Sie alle wurden periodisch befragt, kurz nach dem Gebären und dann, als die Kinder ein, drei, fünf und neun Jahre alt waren. Dabei ging es ab dem Alter von drei auch um das Klima der Erziehung, fünf Fragen zielten auf Psychisches – werden die Kinder angeschrien etc.? –, fünf auf Physisches – werden sie geschlagen etc.? –, zudem wurde den Müttern eine Speichelprobe entnommen. Dem gegenübergestellt wurden sozioökonomische Daten, die Arbeitslosenraten in den entsprechenden Städten und die landesweit abgefragten Erwartungen für die Zukunft („National Consumer Sentiment Index“).

Letztere waren entscheidend: Mütter, die schon zu Beginn der Great Recession arbeitslos waren, änderten das Verhalten gegenüber ihren Kindern nicht. Aber von denjenigen, die nun etwas zu fürchten hatten, tat es die Hälfte, sie wurde gröber, psychisch wie physisch. Und die andere Hälfte? Sie agierte weiter wie zuvor, zwei Typen von Müttern kristallisierten sich heraus. Sie unterschieden sich nicht durch ihre soziale Lage, Bildung etc. – die Forscher überprüften alles –, sie unterschieden sich im Speichel bzw. einem Gen darin. Es ist zuständig für einen Rezeptor für den Neurotransmitter Dopamin – er regelt Reaktionen auf bedrohliche/lockende Umwelten –, er kommt in zwei Varianten vor, die sich in einer Punktmutation unterscheiden.
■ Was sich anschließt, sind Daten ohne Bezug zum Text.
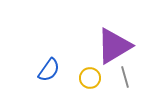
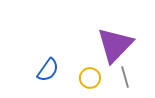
purple triangle: moved 1 px right, 1 px up; rotated 15 degrees counterclockwise
blue semicircle: moved 1 px left
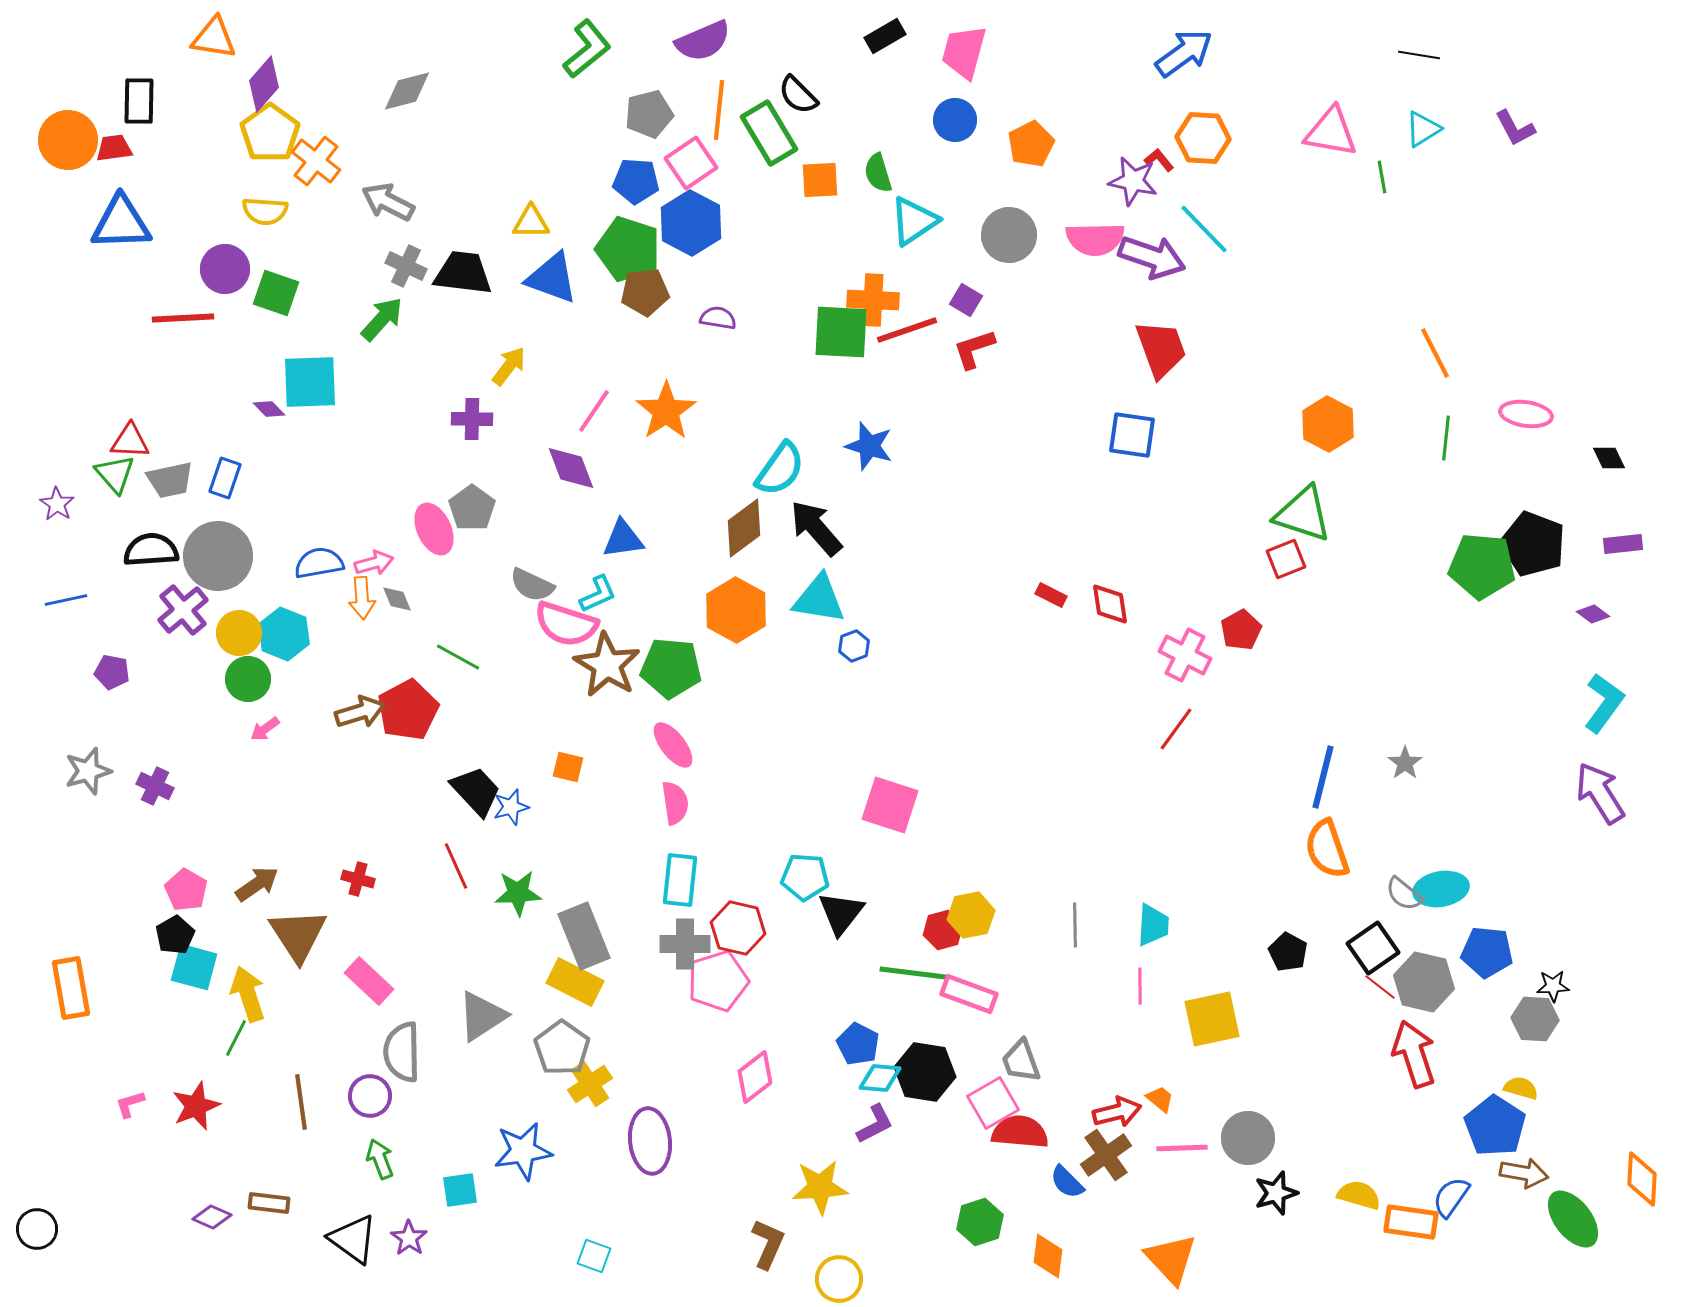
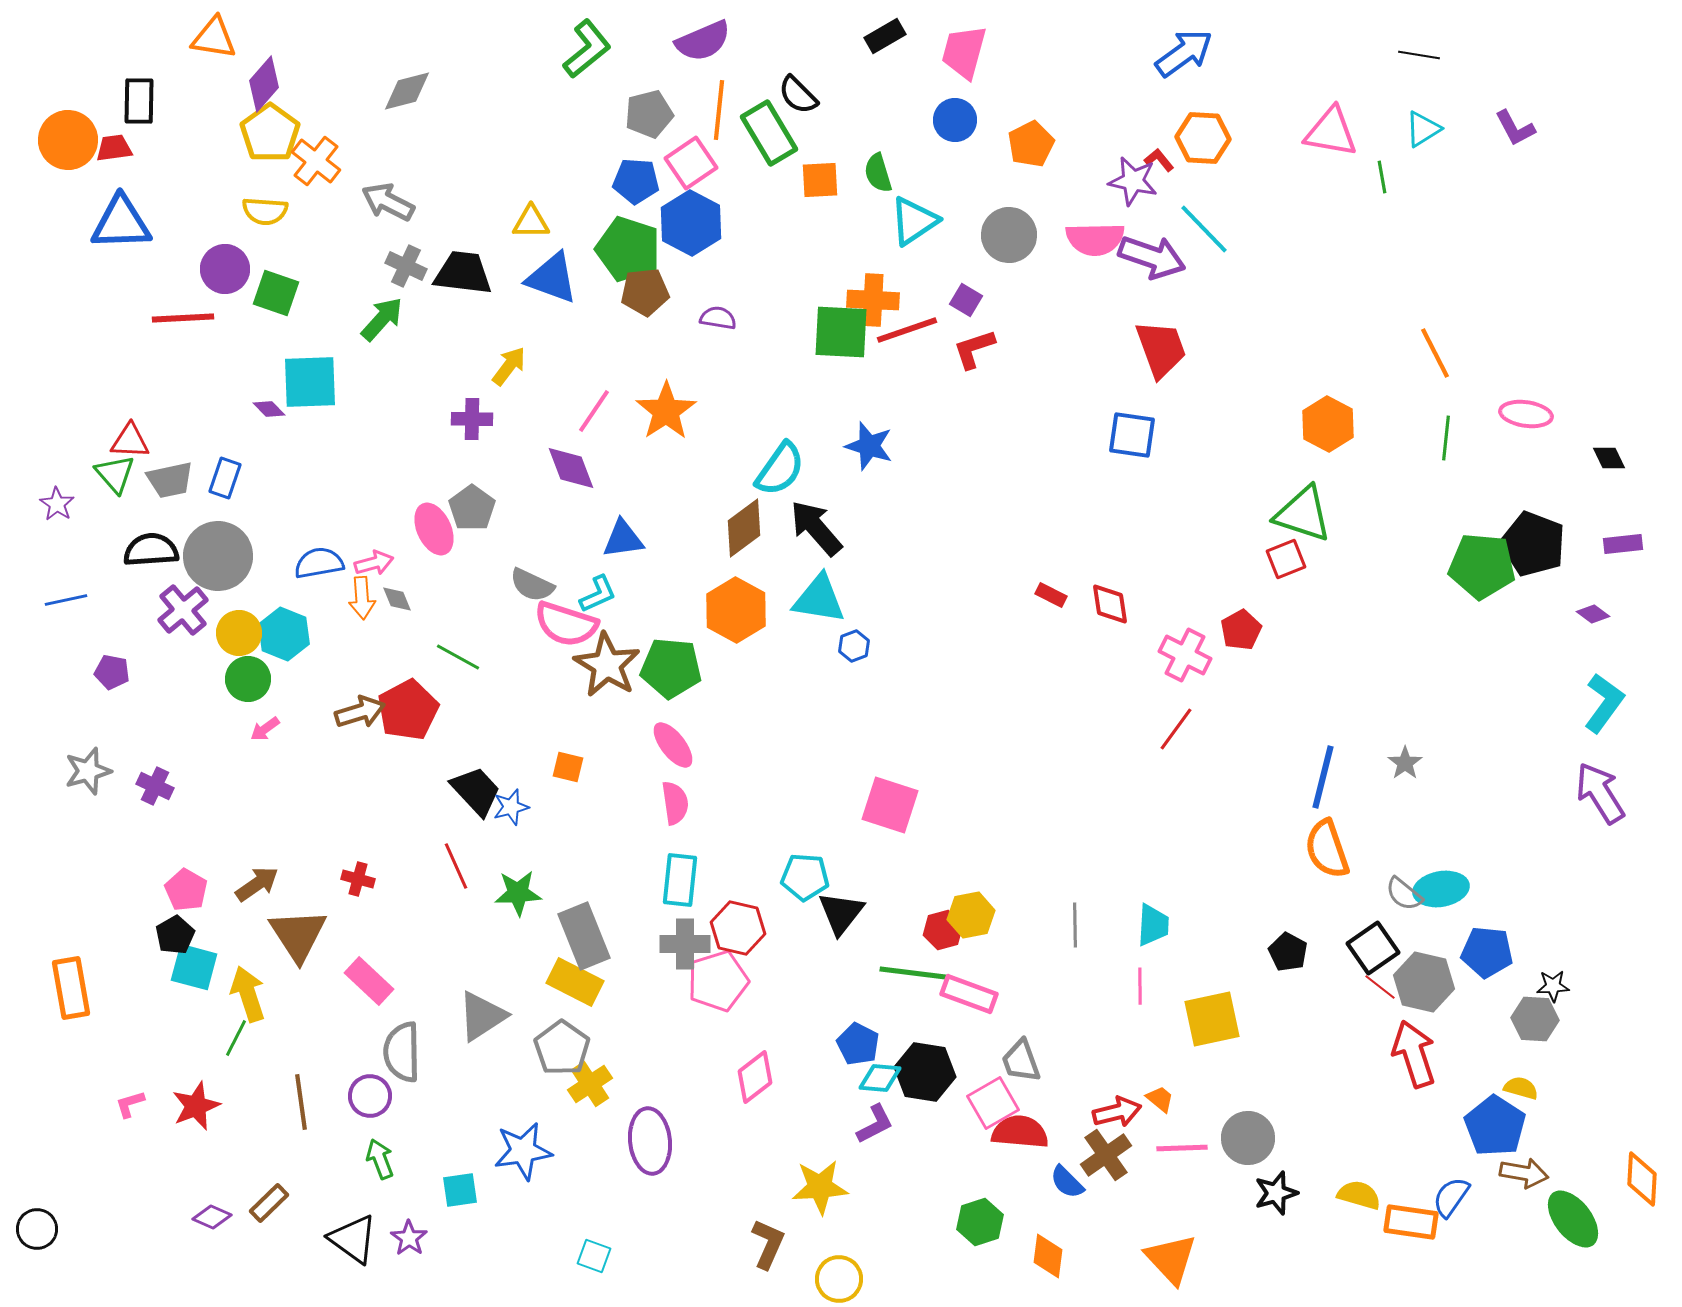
brown rectangle at (269, 1203): rotated 51 degrees counterclockwise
Die eine, die „sensible Variante“, setzt die Sorgen um die Zukunft in Grobheit gegen Kinder um, und sie bewirkt auch Entspannung, wenn die große Lage sich entspannt, allerdings ist der Pendelschlag nach unten stärker. Die andere lässt nichts durchschlagen und schlägt nichts durch, wer vorher geschlagen hat – 31 Prozent –, schlägt weiter, und wer es vorher nicht getan hat, tat es auch in der Krise nicht (Pnas, 5. 8.). „Das ist ein starker Beleg dafür, dass ein Wandel der makroökonomischen Bedingungen und nicht jener der aktuellen Lage das Erziehungsverhalten beeinflusst“, schließen die Forscher und zitieren einen, der das in der Great Depression schon geahnt hat, den US-Präsidenten Franklin Delano Roosevelt: „Das Einzige, was wir fürchten müssen, ist die Furcht selbst.“

Aber nicht jede(r) muss sie gleich fürchten, der Befund stützt auch die Hypothese von den Orchideen und vom Löwenzahn. Ihr zufolge reagieren Träger bestimmter Genvarianten stark auf die Umwelt – Orchideen sind sensibel –, während andere immer und überall gedeihen, so wie der Löwenzahn. Alles allerdings hält auch er nicht aus. Und was wird aus Kindern, wenn die Krise wirklich hart kommt, wenn es nichts mehr zu essen gibt? Dem ist eine Gruppe um Adam Hayward (Sheffield) nachgegangen, ihr ging es um die langfristigen Gesundheitsfolgen frühen Mangels.

Bereitet früher Hunger auf Not vor?

Bei diesen konkurrieren zwei Hypothesen, die eine setzt auf „Predicitve Adaptive Response“ (PAD) und darauf, dass mit späteren Notzeiten besser fertig wird, wer früh eine erfahren musste. Die andere hingegen sieht Menschen besser vorbereitet, die früh wohl versorgt waren, mit einem „silver spoon“. Sie hat recht, das zeigt Hayward an Daten aus Finnland: Dort herrschte 1866–68 eine Hungersnot, während der viele starben, es ist in Sterberegistern und Kirchenbüchern verzeichnet. Aus ihnen kann man auch die Lebensgeschichten bzw. die Bedingungen rekonstruieren, unter denen die Verhungerten aufgewachsen waren (Pnas, 5.8.): Die in der Kindheit Mangel hatten, litten am ärgsten.

Der Befund hat eine weit reichende Konsequenz: Bisher setzten viele auf PAD und darauf, dass Leiden wie Diabetes sich dann ausbreiten, wenn Menschen, die früh Mangel hatten und sich darauf einstellten, plötzlich in guter Versorgung leben. Darauf deuteten bisher auch viele Studien, aber sie müssen nun überdacht werden.